Alex Salaman, Marketing Manager of Grow Generation, with operations in both Oklahoma City and Tulsa, concurs with Wyatt.
“I would say that the reason for the boom in the cannabis industry in Oklahoma, is because Medical licenses are easily obtainable. Also, the sale of cannabis will provide tax revenue to the state. The state has no numerical cap on business licenses, and doctors are free to recommend MMJ for any condition they deem appropriate. The lack of restrictions is attracting hundreds of business owners since the program launched in late August. An open cultivation law also allows for more growers driving up the supply of cannabis. CBD and THC infused products drives up the demand for the product.”
We Shouldn’t Be As Surprised As We Are
“The Oklahoma cannabis boom isn’t as surprising to those of us that live here,” says attorney Matt Stacy, CEO of CannaVibe Inc., a vertically integrated cannabis company based in Oklahoma.
“Oklahomans are strong supporters of agriculture, free market principles, and self-sufficiency.
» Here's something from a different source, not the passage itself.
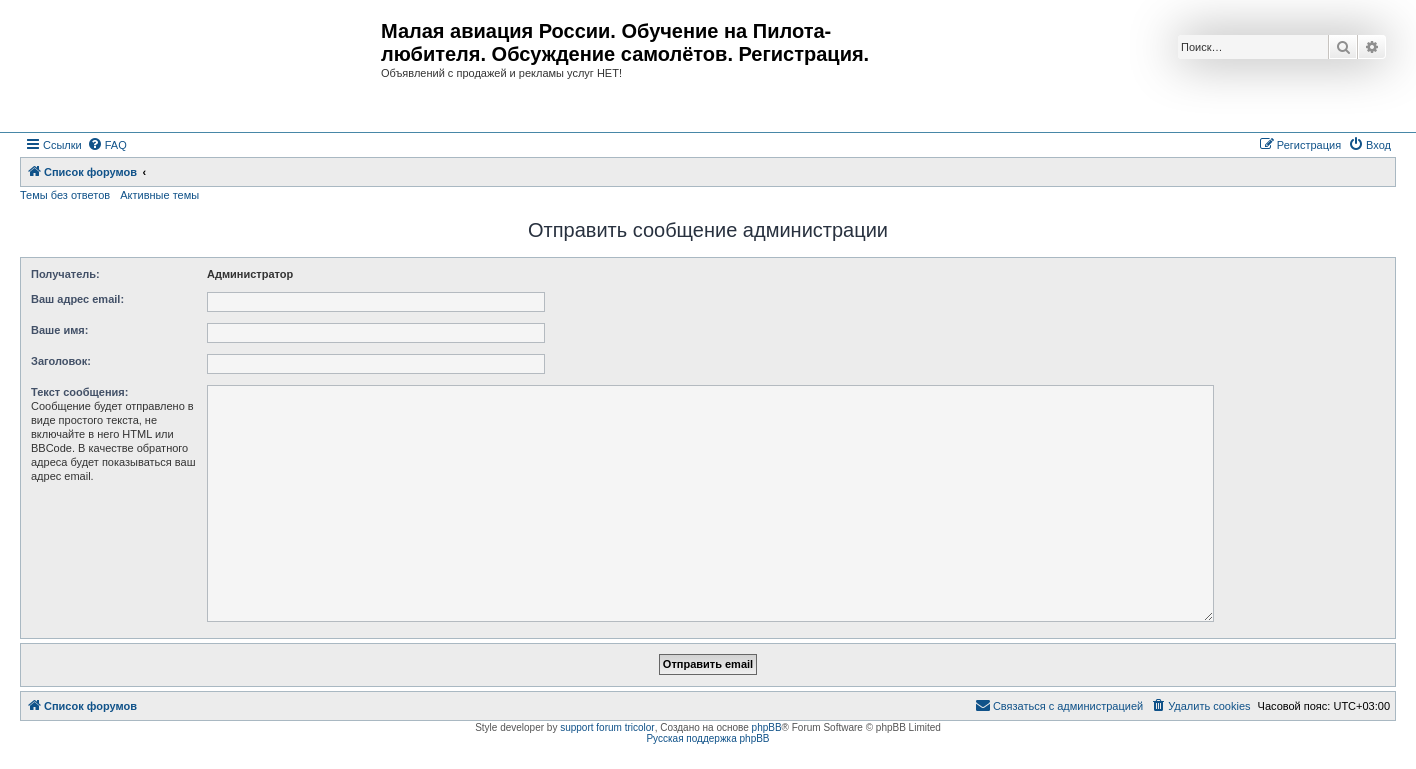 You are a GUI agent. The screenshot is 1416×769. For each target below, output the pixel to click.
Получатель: (65, 274)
The push for medical marijuana has been ongoing for several years, and the timing of state question 788 legalizing medical marijuana last year was a combination of hard work by trade groups and fortuitous timing. First, the governor decided to place the ballot initiative on a primary election ballot which tends to attract two types of voters: those that regularly vote and those that are motivated by a particular issue to get out and vote.
Second, the previous election cycle saw the passage of several progressive criminal justice reform bills that reduced sentences for the violation of marijuana laws. Oklahomans recognize being number one in the nation for incarceration is not a badge of honor and that we were too harsh on marijuana,” Stacy opines.
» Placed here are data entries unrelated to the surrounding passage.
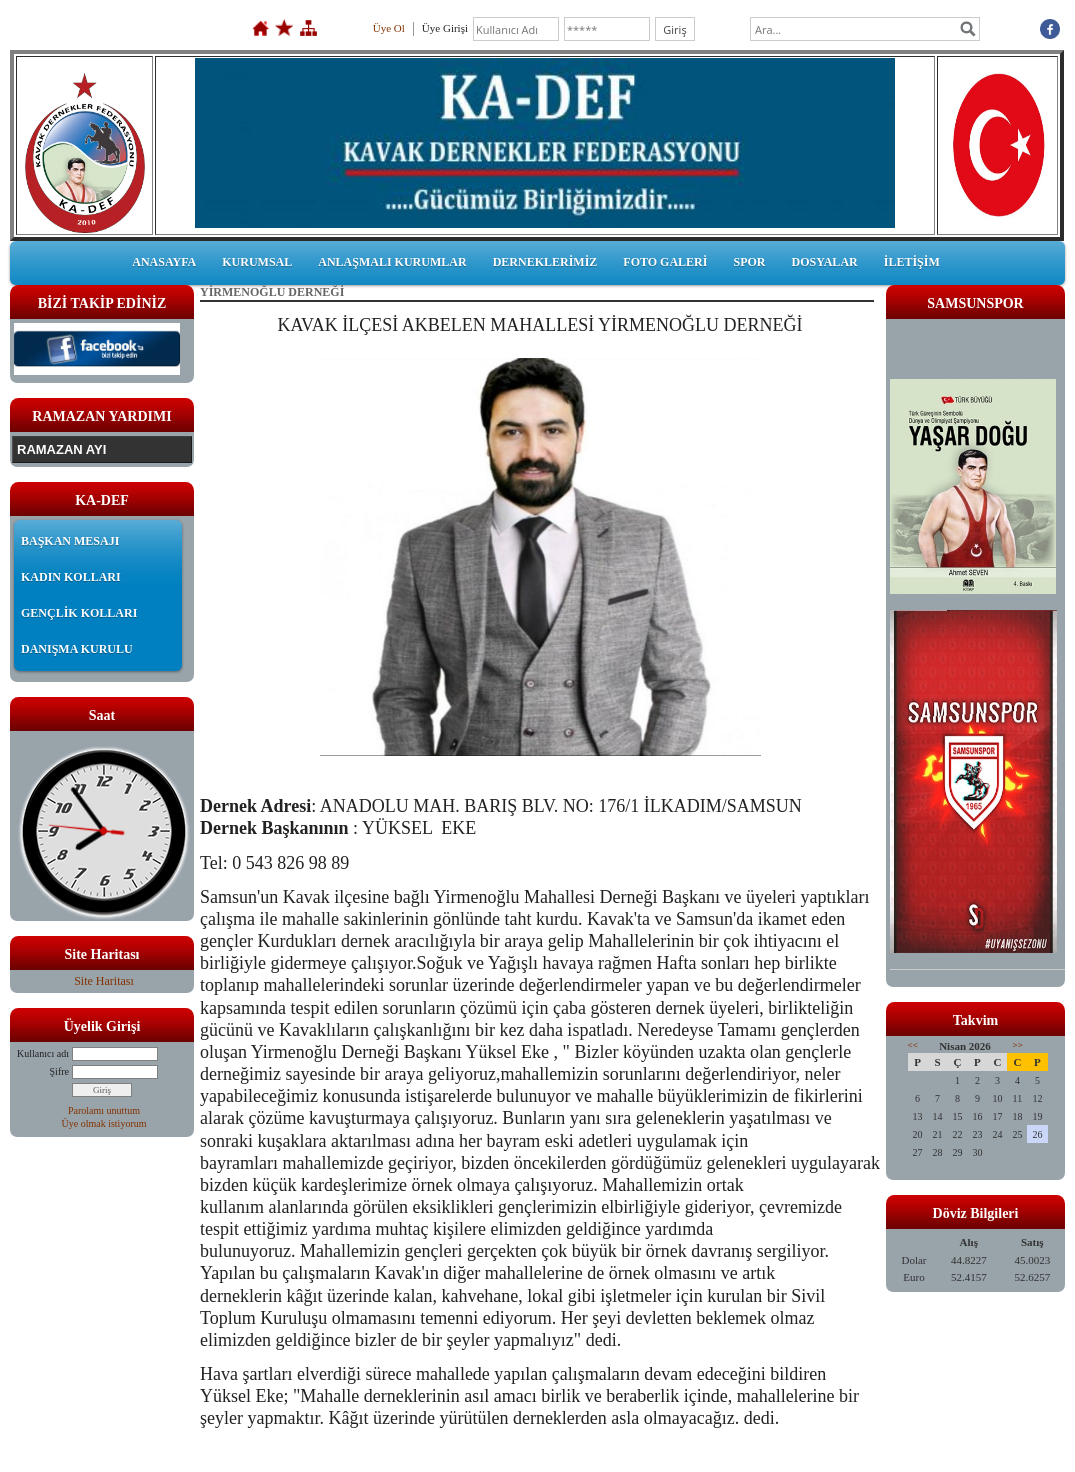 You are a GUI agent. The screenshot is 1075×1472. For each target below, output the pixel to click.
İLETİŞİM (912, 262)
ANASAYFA (164, 262)
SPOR (749, 262)
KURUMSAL (257, 262)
“Finally,” says Stacy, “Oklahoma, like the rest of the country is suffering from the opioid crisis and the over-prescribing of narcotics. We see our family members, friends, and neighbors suffering and dying from this epidemic. Almost everyone has a family member, friend, or friend of a friend that has, up to this point, treated nausea during chemotherapy, autism in a child, epilepsy, depression, anxiety, and many other ailments with illegal cannabis and eventually, the people question why this life-changing medicine is illegal.”
It is also essential to understand the spirit of Oklahomans. They are a reliably Republican state, but that doesn’t correlate to being close-minded.
“We see the developing cannabis industry and understand the logistical advantage of being centrally located in the country and the agricultural advantages with incredible soil and good growing conditions. This state strongly supported President Trump, and with the President leaning in favor of some version of national legalization we understand the developing opportunity. Oklahoma will be a national leader in cannabis in the next few years,” Stacy insists.
“Oklahoma is the newest wide-open frontier for legal cannabis. It’s a state that has forced consumers to seek out black market product for years, while longingly watching the progress being made in other states. Now that it’s finally state-legal, Oklahomans are eager to partake in the legitimate shopping experience that dispensaries provide and businesses are more than eager to meet their demand,” says Kyle Sherman, CEO of cannabis compliance and POS software company, Flowhub, which currently has 40 retail clients within the state.
“Additionally, unlike other areas, Oklahoma has not instituted a cap on the number of cannabis business licenses available. So far nearly 900 dispensaries have been approved; evidence that there is less friction for entrepreneurs entering the Oklahoma market,” Sherman says.